Und bezüglich der JavaDocs: ich hatte damals Probleme, diese mir in Eclipse anzeigen zu lassen (ging damals einfach nicht. Man könnte ja einen Webbrowser nebenbei offen haben, sagte man mir damals *ha ha*). In Netbeans war das kein Problem. Also, falls du Eclipse verwenden solltest, wage für J2ME-Entwicklung doch einmal einen Blick auf Netbeans.


----------



## gladiator09 (17. Mrz 2008)

Jockel hat gesagt.:
			
		

> Die Klasse Connector ist im Package javax.microedition.io zu finden.
> Und bezüglich der JavaDocs: ich hatte damals Probleme, diese mir in Eclipse anzeigen zu lassen (ging damals einfach nicht. Man könnte ja einen Webbrowser nebenbei offen haben, sagte man mir damals *ha ha*). In Netbeans war das kein Problem. Also, falls du Eclipse verwenden solltest, wage für J2ME-Entwicklung doch einmal einen Blick auf Netbeans.



naja, aber in der API von java.sun.com müsste das doch stehen oder??

und ich habe das package javax.microedition.io eingebunden, aber bekomm trotzdem die fehlermeldung... das ist ja das komsiche  ???:L


----------



## ice-breaker (17. Mrz 2008)

gladiator09 hat gesagt.:
			
		

> naja, aber in der API von java.sun.com müsste das doch stehen oder??

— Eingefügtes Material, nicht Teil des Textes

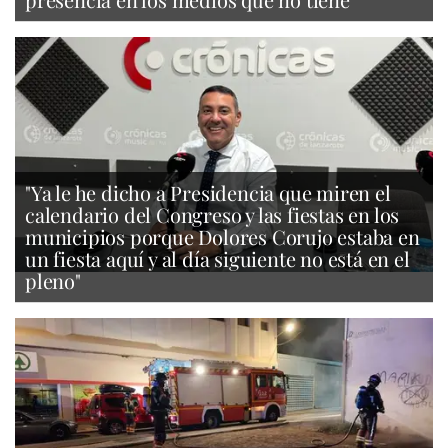
"Ya le he dicho a Presidencia que miren el
calendario del Congreso y las fiestas en los
municipios porque Dolores Corujo estaba en
un fiesta aquí y al día siguiente no está en el
pleno"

es gibt auf der Seite mehrere JavaDocs.
Hier hast du das JavaDoc für Midp2.0


----------



## gladiator09 (17. Mrz 2008)

ice-breaker hat gesagt.:
			
		

> gladiator09 hat gesagt.:
> 
> 
> 
> ...



ja, die API kenn ich eh...

aber weiß niemand, wieso der Connector bei mir als variable will??

lg


----------



## Jockel (18. Mrz 2008)

Sicher das du das JAR korrekt eingebunden hast? Ansonsten wäre etwas Source ggf. hilfreich.


----------



## gladiator09 (18. Mrz 2008)

ja, bin mir eigentlich schon sicher... denn das package findet er ja...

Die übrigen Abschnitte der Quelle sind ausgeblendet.